NIST/SEMATECH Section 1.3.5.13 Runs Test for Randomness

What It Is

The runs test (Wald-Wolfowitz test) is a non-parametric test for randomness that counts the number of runs -- uninterrupted sequences of observations above or below the median. Too few or too many runs indicate non-random patterns in the data.

When to Use It

Use the runs test to assess whether the order of observations is random, without making assumptions about the underlying distribution. It detects trends, oscillations, clustering, and other departures from randomness that might not be captured by the autocorrelation function. The test is particularly useful for residual analysis after model fitting and for validating the randomness assumption in control chart applications.

How to Interpret

If the absolute value of Z exceeds 1.96 (at the 5% significance level), reject the null hypothesis of randomness. Too few runs (negative Z) suggest positive autocorrelation or trending behavior -- adjacent observations tend to be on the same side of the median. Too many runs (positive Z) suggest negative autocorrelation or oscillatory behavior -- observations frequently alternate above and below the median. The runs test complements the autocorrelation function by detecting patterns that may not manifest as simple lag-1 dependence. Always visualize the data with a run-sequence plot to supplement the test results.

Assumptions and Limitations

The runs test requires a sequence of observations in their original time order. It is a non-parametric test and makes no assumptions about the underlying distribution. The normal approximation for the Z-statistic requires that both n1 > 10 and n2 > 10 (where n1 and n2 are the counts above and below the median); for smaller samples, exact critical value tables should be used. The test is sensitive to ties at the median, which must be handled consistently.

Reference: NIST/SEMATECH e-Handbook, Section 1.3.5.13

Formulas

Expected Number of Runs

E(R) = \frac{2 n_1 n_2}{n_1 + n_2} + 1

The expected number of runs under the null hypothesis of randomness, where n1 and n2 are the counts of observations above and below the median.

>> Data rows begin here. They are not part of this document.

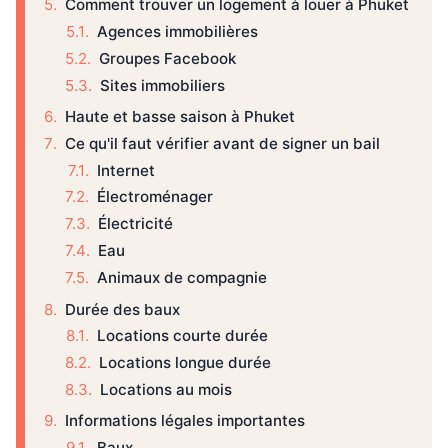
Comment trouver un logement à louer à Phuket
Agences immobilières
Groupes Facebook
Sites immobiliers
Haute et basse saison à Phuket
Ce qu'il faut vérifier avant de signer un bail
Internet
Électroménager
Électricité
Eau
Animaux de compagnie
Durée des baux
Locations courte durée
Locations longue durée
Locations au mois
Informations légales importantes
Baux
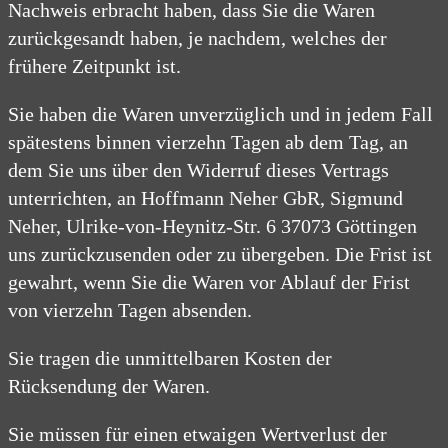
Nachweis erbracht haben, dass Sie die Waren
zurückgesandt haben, je nachdem, welches der
frühere Zeitpunkt ist.
Sie haben die Waren unverzüglich und in jedem Fall
spätestens binnen vierzehn Tagen ab dem Tag, an
dem Sie uns über den Widerruf dieses Vertrags
unterrichten, an Hoffmann Neher GbR, Sigmund
Neher, Ulrike-von-Heynitz-Str. 6 37073 Göttingen
uns zurückzusenden oder zu übergeben. Die Frist ist
gewahrt, wenn Sie die Waren vor Ablauf der Frist
von vierzehn Tagen absenden.
Sie tragen die unmittelbaren Kosten der
Rücksendung der Waren.
Sie müssen für einen etwaigen Wertverlust der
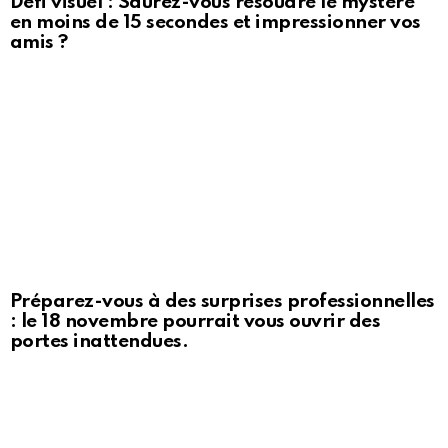
Défi visuel : Saurez-vous résoudre le mystère
en moins de 15 secondes et impressionner vos
amis ?
Préparez-vous à des surprises professionnelles
: le 18 novembre pourrait vous ouvrir des
portes inattendues.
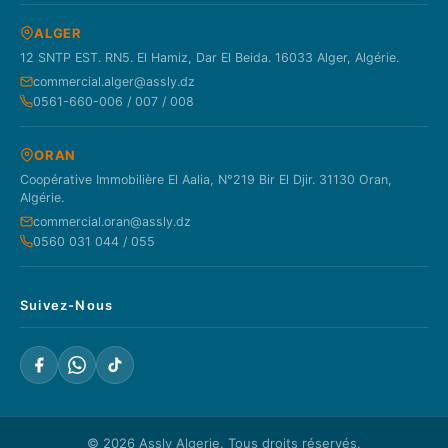
ALGER
12 SNTP EST. RN5. El Hamiz, Dar El Beida. 16033 Alger, Algérie.
commercial.alger@assly.dz
0561-660-006 / 007 / 008
ORAN
Coopérative Immobilière El Aalia, N°219 Bir El Djir. 31130 Oran,
Algérie.
commercial.oran@assly.dz
0560 031 044 / 055
Suivez-Nous
© 2026
Assly Algerie
. Tous droits réservés.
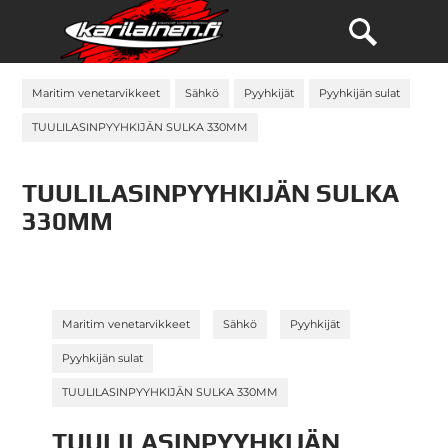
Maritim venetarvikkeet
Sähkö
Pyyhkijät
Pyyhkijän sulat
TUULILASINPYYHKIJÄN SULKA 330MM
TUULILASINPYYHKIJÄN SULKA
330MM
»
»
»
Maritim venetarvikkeet
Sähkö
Pyyhkijät
»
Pyyhkijän sulat
TUULILASINPYYHKIJÄN SULKA 330MM
TUULILASINPYYHKIJÄN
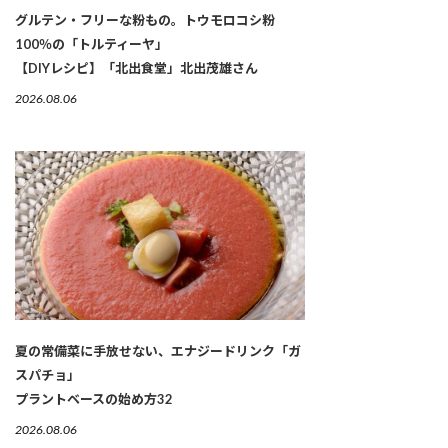
グルテン・フリーな粉もの。トウモロコシ粉
100％の「トルティーヤ」
【DIYレシピ】「北出食堂」北出茂雄さん
2026.08.06
夏の常備菜に手放せない、エナジードリンク「ガ
スパチョ」
プラントベースの始め方32
2026.08.06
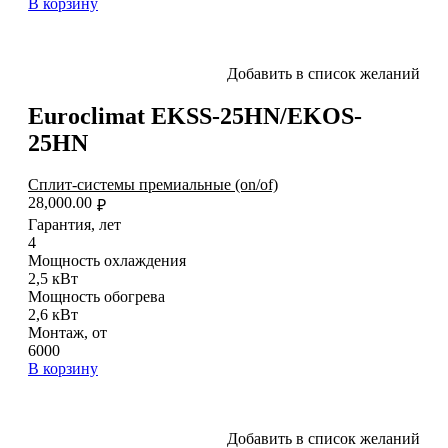
В корзину
Добавить в список желаний
Euroclimat EKSS-25HN/EKOS-
25HN
Сплит-системы премиальные (on/of)
28,000.00
₽
Гарантия, лет
4
Мощность охлаждения
2,5 кВт
Мощность обогрева
2,6 кВт
Монтаж, от
6000
В корзину
Добавить в список желаний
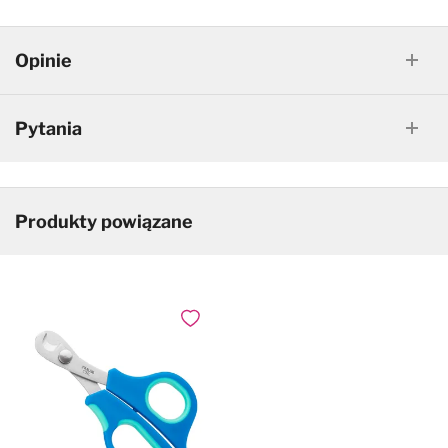
Opinie
Pytania
Produkty powiązane
Dodaj do ulubionych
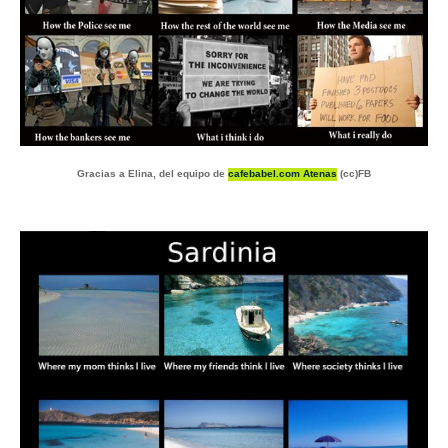
Gracias a Elina, del equipo de
cafebabel.com Atenas
(cc)FB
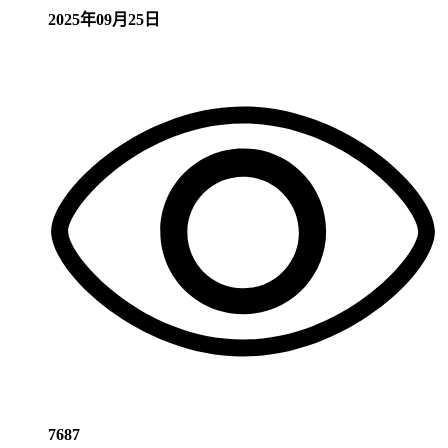
2025年09月25日
7687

Standard Deviation of Runs

\sigma_R = \sqrt{\frac{2n_1 n_2(2n_1 n_2 - n_1 - n_2)}{(n_1 + n_2)^2(n_1 + n_2 - 1)}}

The standard deviation of the number of runs under randomness, used to standardize the test statistic.

Z-Statistic

Z = \frac{R - E(R)}{\sigma_R}

The standardized test statistic, which follows an approximate standard normal distribution for large samples.